Renzi come Giufà: riuscirà a uccidere la scuola?
Per molti anni ho auspicato che la scuola fosse demolita. Da sinistra, per così dire, se l’indicazione direzionale ha ancora un senso (ma ormai la mano sinistra sa perfettamente cosa fa la destra, essendo intente entrambe allo stesso sincronico lavoro).
Distrutta, essendo irriformabile, e poi ricostruita su nuove basi, più democratiche e libertarie. Più sane e forti. Più eque e plurali.
Ed ecco adesso che, come in certi inquietanti racconti fantastici, il sogno diventa realtà, convertendosi in incubo. Gli incubi, si sa, si avverano sempre.
E ora infatti si stanno avverando, anche oltre ogni immaginabile catastrofismo, assumendo la faccia lessa, anodina e apparentemente innocua, quindi infida, di una caricatura di Tony Blair che imita Mister Bean (di cui il nostro premier ricorda le fattezze con allarmante somiglianza, come ha sottolineato satiricamente la stampa inglese).
Ma con la sua aria da tonto e insieme da furbo, la faccia da grullo e l’occhio scaltro, Renzi è una maschera della politica che ricorda invece Giufà, il più famoso tra i personaggi delle tradizioni popolari siciliane.
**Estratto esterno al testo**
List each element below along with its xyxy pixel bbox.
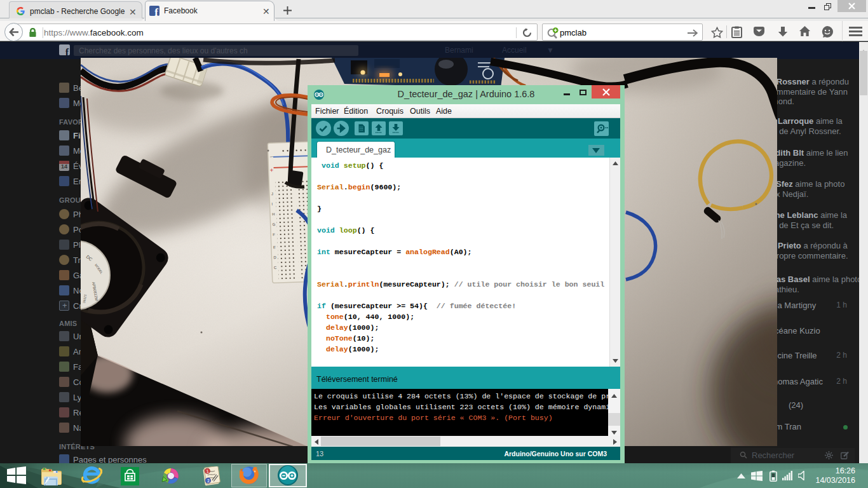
- svg-text:+: +: [269, 166, 273, 173]
- svg-text:J: J: [271, 192, 273, 196]
- svg-text:–: –: [270, 153, 273, 159]
- svg-text:H: H: [272, 212, 275, 216]
- svg-text:G: G: [273, 222, 276, 226]
- svg-text:E: E: [273, 245, 276, 249]
- svg-text:F: F: [273, 233, 275, 236]
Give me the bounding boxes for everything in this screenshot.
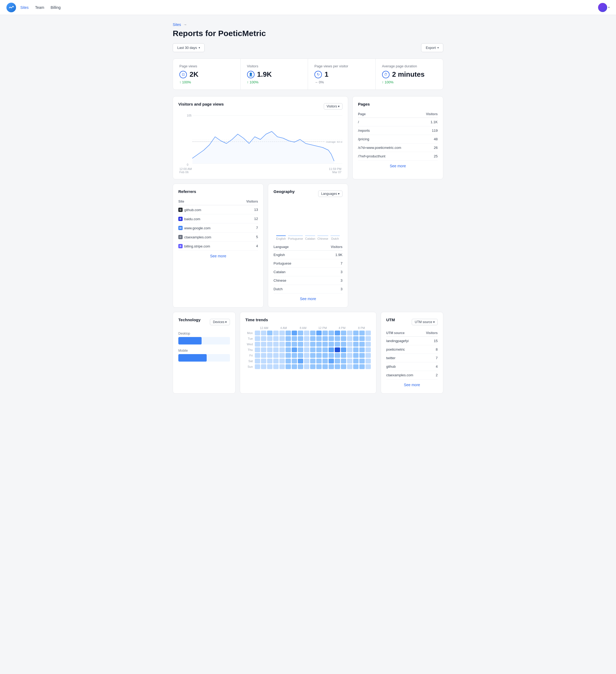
visitors-cell: 48 <box>421 135 438 143</box>
stat-page-views-value: 2K <box>190 70 198 79</box>
utm-title: UTM <box>386 318 395 322</box>
geography-dropdown[interactable]: Languages ▾ <box>318 191 342 197</box>
time-row: Tue <box>245 336 371 341</box>
time-cell <box>310 353 315 358</box>
bar-underline <box>330 235 340 236</box>
stat-pvpv-change: → 0% <box>314 80 369 84</box>
time-cell <box>298 342 303 347</box>
time-cell <box>316 353 322 358</box>
time-cell <box>310 364 315 369</box>
time-cell <box>304 347 309 352</box>
stat-visitors: Visitors 👤 1.9K ↑ 100% <box>241 59 308 90</box>
referrer-visitors-cell: 4 <box>237 242 258 251</box>
utm-see-more: See more <box>386 379 438 388</box>
language-cell: Dutch <box>274 285 315 294</box>
time-cell <box>316 364 322 369</box>
time-row: Wed <box>245 342 371 347</box>
time-cell <box>279 347 285 352</box>
time-cell <box>279 336 285 341</box>
bar-label: Chinese <box>317 235 328 240</box>
chart-x-labels: 12:00 AMFeb 06 11:59 PMMar 07 <box>178 167 342 174</box>
geography-card: Geography Languages ▾ EnglishPortugueseC… <box>268 184 348 308</box>
visitors-cell: 25 <box>421 152 438 160</box>
geography-col-visitors: Visitors <box>315 243 342 251</box>
referrer-visitors-cell: 5 <box>237 232 258 242</box>
time-cell <box>255 331 260 335</box>
time-cell <box>316 347 322 352</box>
export-label: Export <box>426 46 436 50</box>
time-cell <box>341 364 346 369</box>
geo-visitors-cell: 1.9K <box>315 251 342 259</box>
table-row: landingpagefyi15 <box>386 337 438 345</box>
bar-label: Catalan <box>305 235 315 240</box>
nav-link-billing[interactable]: Billing <box>50 5 61 10</box>
time-cell <box>329 353 334 358</box>
time-cell <box>366 364 371 369</box>
stat-visitors-label: Visitors <box>247 64 302 68</box>
time-cell <box>255 353 260 358</box>
technology-dropdown[interactable]: Devices ▾ <box>210 319 230 325</box>
table-row: twitter7 <box>386 354 438 362</box>
breadcrumb-sites-link[interactable]: Sites <box>173 22 181 27</box>
referrers-see-more-link[interactable]: See more <box>210 254 226 258</box>
referrers-title: Referrers <box>178 189 258 194</box>
utm-dropdown[interactable]: UTM source ▾ <box>412 319 438 325</box>
nav-link-team[interactable]: Team <box>35 5 44 10</box>
stat-duration-value-row: ⏱ 2 minutes <box>382 70 437 79</box>
time-cell <box>286 331 291 335</box>
avatar[interactable] <box>598 3 607 12</box>
nav-link-sites[interactable]: Sites <box>20 5 29 10</box>
utm-see-more-link[interactable]: See more <box>404 383 420 387</box>
time-cell <box>335 359 340 363</box>
date-range-button[interactable]: Last 30 days ▾ <box>173 43 205 52</box>
bar-underline <box>276 235 286 236</box>
time-cell <box>341 359 346 363</box>
time-cell <box>335 331 340 335</box>
utm-visitors-cell: 2 <box>422 371 438 379</box>
time-cell <box>298 331 303 335</box>
table-row: github4 <box>386 362 438 371</box>
time-cell <box>322 353 328 358</box>
time-cell <box>273 342 279 347</box>
tech-bar-fill <box>178 337 202 344</box>
utm-visitors-cell: 4 <box>422 362 438 371</box>
geography-title: Geography <box>274 189 295 194</box>
time-cell <box>329 359 334 363</box>
technology-card: Technology Devices ▾ Desktop Mobile <box>173 312 235 394</box>
time-cell <box>353 347 358 352</box>
logo[interactable] <box>6 3 16 12</box>
technology-bars: Desktop Mobile <box>178 330 230 364</box>
time-cell <box>273 336 279 341</box>
chart-dropdown[interactable]: Visitors ▾ <box>324 103 342 110</box>
time-cell <box>353 359 358 363</box>
utm-col-visitors: Visitors <box>422 330 438 337</box>
time-cell <box>341 353 346 358</box>
time-col-label: 4 AM <box>274 326 293 330</box>
geo-visitors-cell: 3 <box>315 276 342 285</box>
utm-table: UTM source Visitors landingpagefyi15poet… <box>386 330 438 379</box>
time-cell <box>322 336 328 341</box>
time-cell <box>366 353 371 358</box>
pages-col-visitors: Visitors <box>421 111 438 118</box>
visitors-chart-card: Visitors and page views Visitors ▾ 105 0… <box>173 96 348 179</box>
time-cell <box>341 342 346 347</box>
time-cell <box>273 364 279 369</box>
time-cells <box>255 359 371 363</box>
stat-visitors-change: ↑ 100% <box>247 80 302 84</box>
time-cell <box>267 359 273 363</box>
tech-item: Mobile <box>178 349 230 362</box>
export-button[interactable]: Export ▾ <box>421 43 443 52</box>
pages-see-more-link[interactable]: See more <box>390 164 406 168</box>
stat-page-views-label: Page views <box>179 64 234 68</box>
time-cell <box>310 336 315 341</box>
page-title: Reports for PoeticMetric <box>173 29 443 38</box>
utm-visitors-cell: 7 <box>422 354 438 362</box>
referrers-table: Site Visitors G github.com 13 B baidu.co… <box>178 198 258 251</box>
chart-x-end: 11:59 PMMar 07 <box>329 167 341 174</box>
time-cell <box>286 359 291 363</box>
geography-see-more-link[interactable]: See more <box>300 297 316 301</box>
time-row-label: Sat <box>245 359 254 363</box>
referrers-col-visitors: Visitors <box>237 198 258 205</box>
table-row: /1.1K <box>358 118 438 126</box>
time-cell <box>304 342 309 347</box>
Solo che Giufà, questo islamico archetipo della schizofrenia plebea, è noto per pensarne una e farne cento, con la sua calamitosa stravaganza ipercinetica.
Renzi invece, il Giufà alla rovescia, ossia il Giufà convertito al gesuitismo, su cento che ne dice riesce a farne soltanto una (almeno per ora). Basta e avanza, è vero, ma il rapporto invertito svela con l’esattezza di una formula matematica la vera natura di questo leader rampante e pseudo-pragmatico: un comunicatore di frottole e un venditore di fumo, in quest’arte ciarliera forse inferiore solo a Berlusconi, di cui è l’emulo ripulito e reso presentabile.
Tra dense cortine di fumo, senza arrosto ma non senza fiamme, improvvisamente e finalmente si è tornati a parlare di scuola, non come lamentazione, ma in termini propositivi. E questa potrebbe essere una buona notizia, sebbene i propositi, maldestramente celati, a leggere tra le righe inquietino un po’.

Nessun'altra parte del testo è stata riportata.